Im Osten war es normal, dass Kinder aus einfachen Verhältnissen studieren

Unterschiede stellt die damals 16-Jährige an der Schule fest. "Die Durchlässigkeit des Bildungssystems war bei uns anders. Es war normal, dass Kinder aus einfachen Verhältnissen das Gymnasium besuchen und studieren." In Sachsen wurde Wert aufs Werken gelegt: aufs Nähen mit der Nähmaschine, Metall bohren, Sägen.

Selbst ihre Berufswahl hat mit der Wende zu tun. "Ich wollte Medizin studieren, weil ich damit in jedem Gesellschaftssystem etwas anfangen kann. Weil ich erlebt habe, dass die Berufsabschlüsse meiner Eltern plötzlich fast nichts mehr wert waren." Trotzdem habe sie an deren Beispiel gelernt, dass "es immer irgendwie weitergeht".

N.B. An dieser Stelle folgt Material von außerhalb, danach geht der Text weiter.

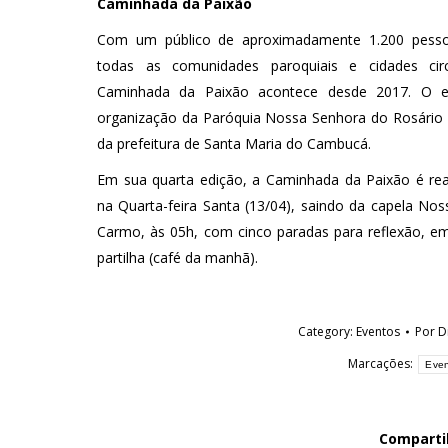
Caminhada da Paixão
Com um público de aproximadamente 1.200 pesso
todas as comunidades paroquiais e cidades circ
Caminhada da Paixão acontece desde 2017. O 
organização da Paróquia Nossa Senhora do Rosário
da prefeitura de Santa Maria do Cambucá.
Em sua quarta edição, a Caminhada da Paixão é re
na Quarta-feira Santa (13/04), saindo da capela No
Carmo, às 05h, com cinco paradas para reflexão, em 
partilha (café da manhã).
Category:
Eventos
Por
D
Marcações:
Eve
Comparti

Jetzt entdecken die Leute den Osten

Diese große Anpassungsleistung werde oft gar nicht gesehen. "Wie sich ein ganzes Volk auf eine neue Welt eingestellt hat." Was sie stört, ist der problemfixierte Blick auf den Osten - und das Desinteresse. Dabei werde manche Idee, die im Osten gelebt wurde, jetzt auch hier entdeckt. Nachmittagsbetreuung an Schulen. Oder Ärzte in medizinischen Versorgungszentren auf dem Land anzustellen. Und: "Es ist ein netter Nebeneffekt von Corona, dass die Leute den Osten entdecken, nach Leipzig und Dresden reisen. Die Welt ist da hinten nicht zu Ende."

Zur Person 

Helen Schilpp stammt aus der Lausitz, ist 36 Jahre alt, verheiratet, und hat zwei Kinder im Vorschulalter. Die Ärztin, die in Heidelberg studiert hat, arbeitet als Kinder- und Jugendpsychiaterin in der Tagesklinik Heilbronn. Ehrenamtlich organisiert sie als zweite Vorstandsvorsitzende den „Laubfrosch Waldkindergarten“ auf der Heilbronner Waldheide mit. Heimat hat für sie auch viel mit Sprache zu tun. Mit einem Land, in dem die Schultüte Zuckertüte heißt und sie anfängt zu sächseln oder schnodderig brandenburgisch zu reden.